Moufflard et le Loup hospitalier Bourgeois-Guillon (19è siècle)

En attendant toujours que, tôt ou tard,
De ses maux la somme finisse,
Nous avons vu l'infortuné Moufflard,
Souvent sur le pavé, souvent hors de service,
Du sort essuyer le caprice.
Nous avons vu, comme au château voisin
On supprima brusquement la pitance
Qui le sauvait à peine de la faim ;
Nous avons vu, dans quelle circonstance,
Et comme un bon Italien
Voulant l'associer à l'aimable Sautille,
L'introduisit dans sa famille-
Mais, las ! de notre pauvre drille
Ne pouvant assouplir le jarret ni les reins,
Il le laisse à travers chemin.
Désespéré, perdant presque courage,
Moufflard se dit : retournons au village,
Car de la liberté, de Paris, je suis sou ;
Moufflard n'était pas né pour sortir de son trou.
Voyons Guillot ; Guillot est dans la bière.

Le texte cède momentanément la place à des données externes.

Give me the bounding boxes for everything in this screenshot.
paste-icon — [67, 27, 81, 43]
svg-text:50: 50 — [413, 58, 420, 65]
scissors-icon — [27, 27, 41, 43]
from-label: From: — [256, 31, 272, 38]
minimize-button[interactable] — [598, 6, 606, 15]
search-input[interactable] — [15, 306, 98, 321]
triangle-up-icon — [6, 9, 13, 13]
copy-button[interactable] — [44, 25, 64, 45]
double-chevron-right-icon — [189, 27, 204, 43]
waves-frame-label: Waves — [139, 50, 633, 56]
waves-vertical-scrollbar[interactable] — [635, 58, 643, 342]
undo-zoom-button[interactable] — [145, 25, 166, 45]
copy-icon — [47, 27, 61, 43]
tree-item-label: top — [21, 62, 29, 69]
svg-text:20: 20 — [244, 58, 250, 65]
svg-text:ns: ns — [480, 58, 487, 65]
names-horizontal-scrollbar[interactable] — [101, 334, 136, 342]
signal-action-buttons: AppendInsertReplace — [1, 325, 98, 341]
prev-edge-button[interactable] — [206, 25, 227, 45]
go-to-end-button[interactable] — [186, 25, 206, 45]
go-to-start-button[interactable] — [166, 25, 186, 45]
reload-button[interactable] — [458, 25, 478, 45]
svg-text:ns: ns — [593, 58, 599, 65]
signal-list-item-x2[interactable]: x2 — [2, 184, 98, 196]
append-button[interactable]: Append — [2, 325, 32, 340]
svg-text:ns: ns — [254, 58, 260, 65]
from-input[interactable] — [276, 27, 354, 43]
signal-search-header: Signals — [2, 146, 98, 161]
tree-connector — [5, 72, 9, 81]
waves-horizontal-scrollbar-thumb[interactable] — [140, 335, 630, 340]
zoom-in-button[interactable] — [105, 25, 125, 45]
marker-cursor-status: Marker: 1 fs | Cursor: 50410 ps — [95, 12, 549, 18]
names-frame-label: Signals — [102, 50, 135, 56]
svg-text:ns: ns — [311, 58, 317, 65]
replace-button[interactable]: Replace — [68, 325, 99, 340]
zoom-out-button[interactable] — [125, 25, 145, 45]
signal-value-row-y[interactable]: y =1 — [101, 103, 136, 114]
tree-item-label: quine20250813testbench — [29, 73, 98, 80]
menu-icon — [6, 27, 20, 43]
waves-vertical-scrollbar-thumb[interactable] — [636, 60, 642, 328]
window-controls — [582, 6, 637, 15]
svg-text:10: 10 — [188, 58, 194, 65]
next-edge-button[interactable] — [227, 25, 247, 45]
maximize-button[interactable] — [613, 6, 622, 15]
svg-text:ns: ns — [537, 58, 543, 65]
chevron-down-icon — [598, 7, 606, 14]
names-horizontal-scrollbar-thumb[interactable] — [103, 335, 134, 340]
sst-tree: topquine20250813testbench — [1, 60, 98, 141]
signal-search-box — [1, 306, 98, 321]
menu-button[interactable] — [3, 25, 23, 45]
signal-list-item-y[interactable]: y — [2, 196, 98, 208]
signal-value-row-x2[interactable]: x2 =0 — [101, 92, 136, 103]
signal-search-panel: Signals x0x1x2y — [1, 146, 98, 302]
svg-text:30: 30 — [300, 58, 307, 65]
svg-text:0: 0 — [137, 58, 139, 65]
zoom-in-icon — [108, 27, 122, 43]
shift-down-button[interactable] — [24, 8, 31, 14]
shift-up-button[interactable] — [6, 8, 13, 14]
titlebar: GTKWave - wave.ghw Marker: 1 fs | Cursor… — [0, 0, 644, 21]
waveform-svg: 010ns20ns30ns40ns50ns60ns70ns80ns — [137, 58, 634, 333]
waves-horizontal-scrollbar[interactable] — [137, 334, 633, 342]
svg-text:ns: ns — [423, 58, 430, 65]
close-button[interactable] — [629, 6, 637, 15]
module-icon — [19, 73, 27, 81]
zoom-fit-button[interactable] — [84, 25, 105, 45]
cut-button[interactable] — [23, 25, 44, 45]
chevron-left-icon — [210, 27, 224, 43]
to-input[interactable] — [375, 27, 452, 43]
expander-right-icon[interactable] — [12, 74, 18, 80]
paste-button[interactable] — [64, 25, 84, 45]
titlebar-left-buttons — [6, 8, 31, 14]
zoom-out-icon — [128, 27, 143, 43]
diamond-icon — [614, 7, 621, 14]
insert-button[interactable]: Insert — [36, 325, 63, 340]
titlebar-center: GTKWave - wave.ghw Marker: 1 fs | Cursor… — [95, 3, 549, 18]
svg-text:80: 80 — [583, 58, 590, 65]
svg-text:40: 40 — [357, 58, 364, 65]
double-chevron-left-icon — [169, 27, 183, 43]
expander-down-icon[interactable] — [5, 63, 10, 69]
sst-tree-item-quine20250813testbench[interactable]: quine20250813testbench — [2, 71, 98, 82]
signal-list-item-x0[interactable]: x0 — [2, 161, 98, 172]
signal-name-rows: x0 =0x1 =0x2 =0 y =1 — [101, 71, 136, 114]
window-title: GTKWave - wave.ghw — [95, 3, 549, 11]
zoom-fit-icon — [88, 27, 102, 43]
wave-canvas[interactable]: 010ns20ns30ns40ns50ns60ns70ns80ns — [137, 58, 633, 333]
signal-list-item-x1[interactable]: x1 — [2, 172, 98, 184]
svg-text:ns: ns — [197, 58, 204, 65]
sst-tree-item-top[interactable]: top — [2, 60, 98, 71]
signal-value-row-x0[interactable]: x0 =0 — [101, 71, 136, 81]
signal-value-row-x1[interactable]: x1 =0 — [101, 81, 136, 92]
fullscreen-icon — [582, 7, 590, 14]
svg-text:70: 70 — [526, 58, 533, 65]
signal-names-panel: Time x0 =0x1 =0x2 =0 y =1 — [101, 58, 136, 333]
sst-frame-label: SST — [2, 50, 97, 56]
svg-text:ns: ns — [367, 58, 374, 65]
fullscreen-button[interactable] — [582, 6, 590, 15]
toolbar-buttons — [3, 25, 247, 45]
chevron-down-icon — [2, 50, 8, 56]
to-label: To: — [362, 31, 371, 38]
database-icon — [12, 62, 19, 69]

Le berger du village est un berger nouveau,
Du pauvre accueillant mal la plainte et la prière :
Il est chargé, dit-il, d'un très-nombreux troupeau,
De plus il doit ses soins aux chiens de la commune,
Et Moufflard pour lui n'en est plus,
Tous discours seraient superflus ;
Qu'ailleurs Moufflard cherche fortune.
D'insister trop Moufflard se garde bien.
Dans ce pasteur il trouve un vrai Pharisien
Qui, croyant marcher droit sur la ligne du bien,
Aisément d'un rien s'importune.
Que faire pourtant ? Pour le coup,
Sur ces principes bien moins ferme,
(Un dur pasteur les ébranle beaucoup.)
Il allait.... quand il voit courir hors de la ferme,
Un mouton sur son dos, ce loup, ce même loup
Qu'il a quitté jadis d'une façon fort leste :
Il l'aborde, lui conte en peu de mots son cas.
Oh, oh ! lui dit le loup, mon cher, tu n'es plus gras !
Mais avec cette charge, et tout ce qui nous reste,
Au charnier, nous pourrons faire plus d'un repas.
L'essentiel est de presser le pas.
Viens, en soupant tu me diras le reste.

Un loup si charitable ! On ne me croira pas.